## Task brief
When you copy the records that follow, please keep every word exactly as it is and leave out the pictures.

## Data extract
━━━━━━━━━━━━━━━━━━━━
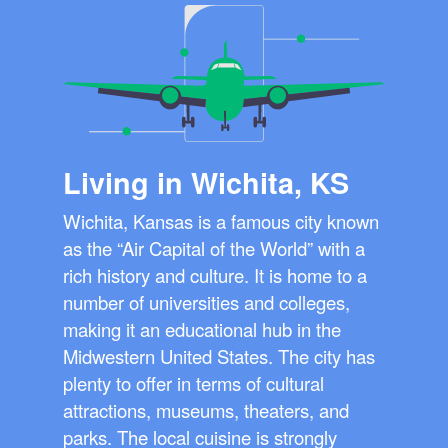
Living in Wichita, KS
Wichita, Kansas is a famous city known
as the “Air Capital of the World” with a
rich history and culture. It is home to a
number of universities and colleges,
making it an educational hub in the
Midwestern United States. The city has
plenty to offer in terms of cultural
attractions, museums, theaters, and
parks. The local cuisine is strongly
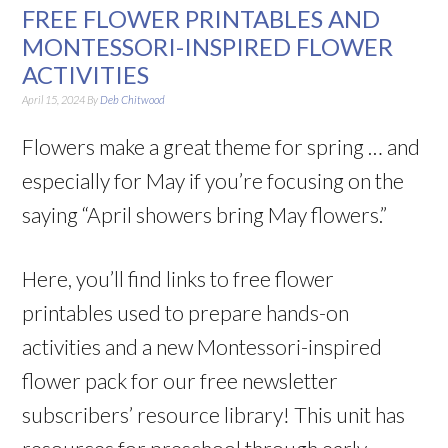
FREE FLOWER PRINTABLES AND
MONTESSORI-INSPIRED FLOWER
ACTIVITIES
April 15, 2024
By
Deb Chitwood
Flowers make a great theme for spring … and
especially for May if you’re focusing on the
saying “April showers bring May flowers.”
Here, you’ll find links to free flower
printables used to prepare hands-on
activities and a new Montessori-inspired
flower pack for our free newsletter
subscribers’ resource library! This unit has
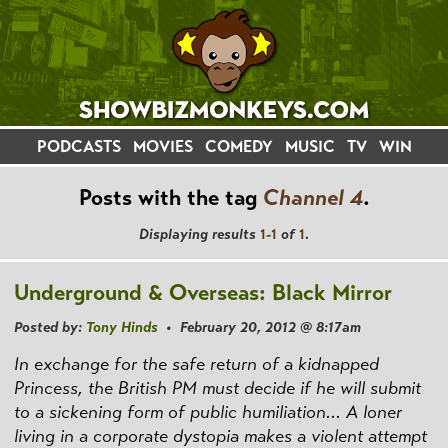
PODCASTS
MOVIES
COMEDY
MUSIC
TV
WIN
Posts with the tag
Channel 4
.
Displaying results
1-1
of
1
.
Underground & Overseas: Black Mirror
Posted by:
Tony Hinds
• February 20, 2012 @ 8:17am
In exchange for the safe return of a kidnapped
Princess, the British PM must decide if he will submit
to a sickening form of public humiliation... A loner
living in a corporate dystopia makes a violent attempt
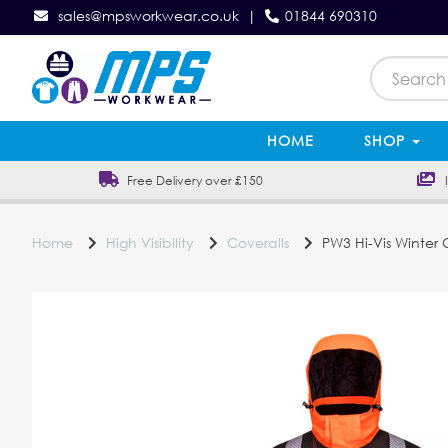
sales@mpsworkwear.co.uk
|
01844 690310
HOME
SHOP
Free Delivery over £150
In
Home
High Visibility
Coveralls
PW3 Hi-Vis Winter 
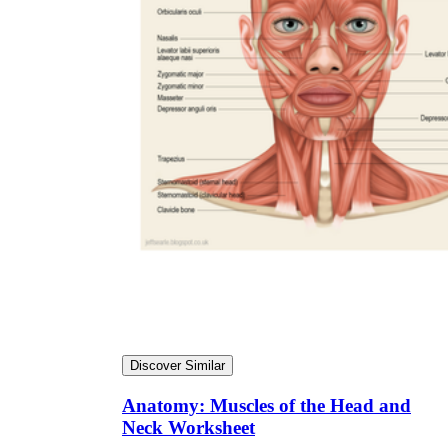
Discover Similar
Anatomy: Muscles of the Head and
Neck Worksheet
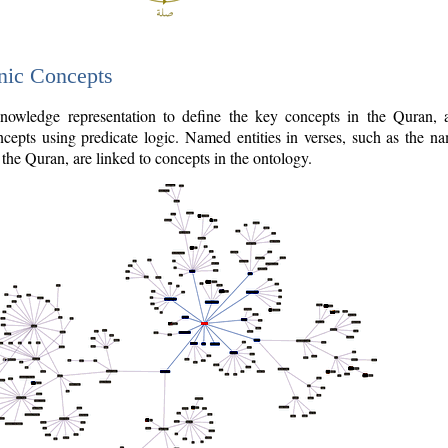
nic Concepts
owledge representation to define the key concepts in the Quran,
cepts using predicate logic. Named entities in verses, such as the na
the Quran, are linked to concepts in the ontology.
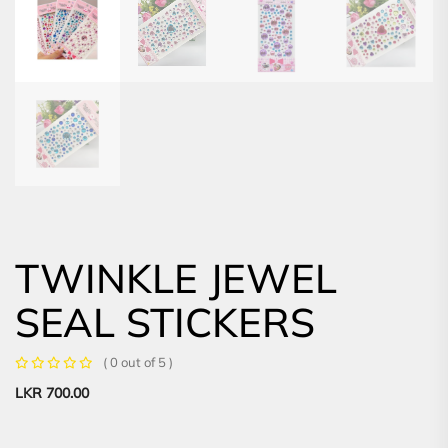
TWINKLE JEWEL
SEAL STICKERS
( 0 out of 5 )
LKR
700.00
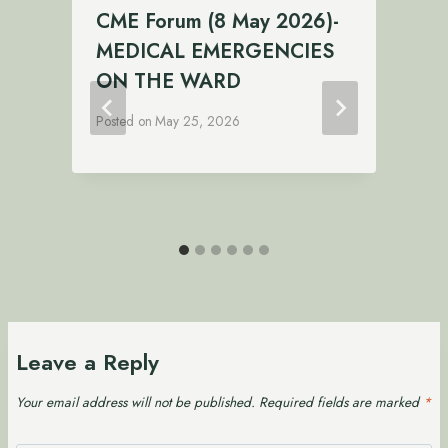
CME Forum (8 May 2026)-
:
MEDICAL EMERGENCIES
P
ON THE WARD
Posted on
May 25, 2026
Leave a Reply
Your email address will not be published.
Required fields are marked
*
━━━━━━━━━━━━━━━━━━━━
## Exercise solution
Living in Wichita, KS
Wichita, Kansas is a famous city known
as the “Air Capital of the World” with a
rich history and culture. It is home to a
number of universities and colleges,
making it an educational hub in the
Midwestern United States. The city has
plenty to offer in terms of cultural
attractions, museums, theaters, and
parks. The local cuisine is strongly
FREE FLOWER PRINTABLES AND
MONTESSORI-INSPIRED FLOWER
ACTIVITIES
April 15, 2024
By
Deb Chitwood
Flowers make a great theme for spring … and
especially for May if you’re focusing on the
saying “April showers bring May flowers.”
Here, you’ll find links to free flower
printables used to prepare hands-on
activities and a new Montessori-inspired
flower pack for our free newsletter
subscribers’ resource library! This unit has
PODCASTS
MOVIES
COMEDY
MUSIC
TV
WIN
Posts with the tag
Channel 4
.
Displaying results
1-1
of
1
.
Underground & Overseas: Black Mirror
Posted by:
Tony Hinds
• February 20, 2012 @ 8:17am
In exchange for the safe return of a kidnapped
Princess, the British PM must decide if he will submit
to a sickening form of public humiliation... A loner
living in a corporate dystopia makes a violent attempt
sales@mpsworkwear.co.uk
|
01844 690310
HOME
SHOP
Free Delivery over £150
In
Home
High Visibility
Coveralls
PW3 Hi-Vis Winter 
Discover Similar
Anatomy: Muscles of the Head and
Neck Worksheet
nic Concepts
owledge representation to define the key concepts in the Quran,
cepts using predicate logic. Named entities in verses, such as the na
the Quran, are linked to concepts in the ontology.
TWINKLE JEWEL
SEAL STICKERS
( 0 out of 5 )
LKR
700.00
CME Forum (8 May 2026)-
:
MEDICAL EMERGENCIES
P
ON THE WARD
Posted on
May 25, 2026
Leave a Reply
Your email address will not be published.
Required fields are marked
*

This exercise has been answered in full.